Are you struggling with specific transitions?
If you have developed your BJJ awareness, you might even identify the root cause further upstream—perhaps your takedown head placement is consistently putting you in vulnerable positions.
Even if you can't pinpoint exactly why you're repeatedly getting armbarred, you can still patch that hole by becoming exceptionally good at late-stage armbar defense.
The Courage to Face Weaknesses
This is where ego enters the equation. It takes real courage to deliberately train in areas where you're weakest.
Consider how many grapplers abandon wrestling entirely after being caught in submissions repeatedly. Rather than improving their entries or developing solid defenses, they simply avoid the problem altogether.
Imagine the alternative: becoming so proficient at defending ankle locks that they transform from a major threat into an opportunity. Or developing such confidence in your submission defense that you can finally unleash your full potential without hesitation.
The Growth Philosophy
This approach was crystallized for me by Josh Waitzkin (Marcelo Garcia's first black belt) during his appearance on Joe Rogan's podcast. He advocates for deliberately moving toward your flaws rather than protecting or hiding weaknesses.

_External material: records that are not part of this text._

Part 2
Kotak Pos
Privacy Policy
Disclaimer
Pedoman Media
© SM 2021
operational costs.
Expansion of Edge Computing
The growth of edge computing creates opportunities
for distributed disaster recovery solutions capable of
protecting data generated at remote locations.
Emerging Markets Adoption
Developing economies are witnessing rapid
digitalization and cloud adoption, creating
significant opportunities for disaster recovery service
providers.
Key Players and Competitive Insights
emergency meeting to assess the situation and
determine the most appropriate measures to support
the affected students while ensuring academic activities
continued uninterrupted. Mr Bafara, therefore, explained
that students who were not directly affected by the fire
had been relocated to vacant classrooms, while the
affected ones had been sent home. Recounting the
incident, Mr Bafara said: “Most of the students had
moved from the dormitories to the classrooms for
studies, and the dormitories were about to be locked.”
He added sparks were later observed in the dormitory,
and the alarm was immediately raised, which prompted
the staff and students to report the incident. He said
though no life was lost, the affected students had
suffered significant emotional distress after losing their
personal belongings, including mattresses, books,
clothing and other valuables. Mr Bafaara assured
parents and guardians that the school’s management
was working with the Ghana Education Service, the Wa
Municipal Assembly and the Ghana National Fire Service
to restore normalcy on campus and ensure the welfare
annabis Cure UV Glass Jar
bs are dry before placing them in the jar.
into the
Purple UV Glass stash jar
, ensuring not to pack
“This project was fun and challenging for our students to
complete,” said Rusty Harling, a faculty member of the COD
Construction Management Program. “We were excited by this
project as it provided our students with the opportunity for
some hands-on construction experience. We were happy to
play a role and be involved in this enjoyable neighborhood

When you make this a philosophy—consistently identifying and addressing vulnerabilities—your entire game develops a solidity and completeness that's truly remarkable. Your "fundamentals" evolve to a depth few practitioners ever reach.
This Week's Challenge
Take this week to be brutally honest about your technical gaps:
Identify one recurring "hole" in your game
Commit to spending focused time addressing it
Rather than avoiding situations that expose this weakness, seek them out
Yes, this is more abstract than a specific technique breakdown, but I genuinely believe this approach has more potential to transform your jiu-jitsu than any single move I could teach you.
What I'm Studying
I'm currently working through some new front headlock control systems and testing concepts from recent instructionals. Keep an eye out for Anaconda-inspired emails in the coming weeks as I integrate these principles into my own game.
What's your biggest "leak" that you've been working on fixing? Reply and let me know—I'm curious to hear what patterns emerge across our community.
Oss 👊
Great post, I can relate with the ego part.
I been working on my Ankle Lock and Triangle Choke defense. I already got really good at escaping fully lock in triangles but still struggling with Ankle Locks (there's progress tho).
Deciding that I needed to improve my Ankle Lock defense was easy because I got submitted multiple times in competition with it, but for the triangle I had to eat my ego.
I usually do a good job avoiding triangles but I noticed that when I did get into one I was getting submitted always, so I started working on it and doing specific rounds. Right now I'm pretty confident on My late-stage escapes.
Powerful post with excellent reflective questions. The Art of Learning is one of my favorite books!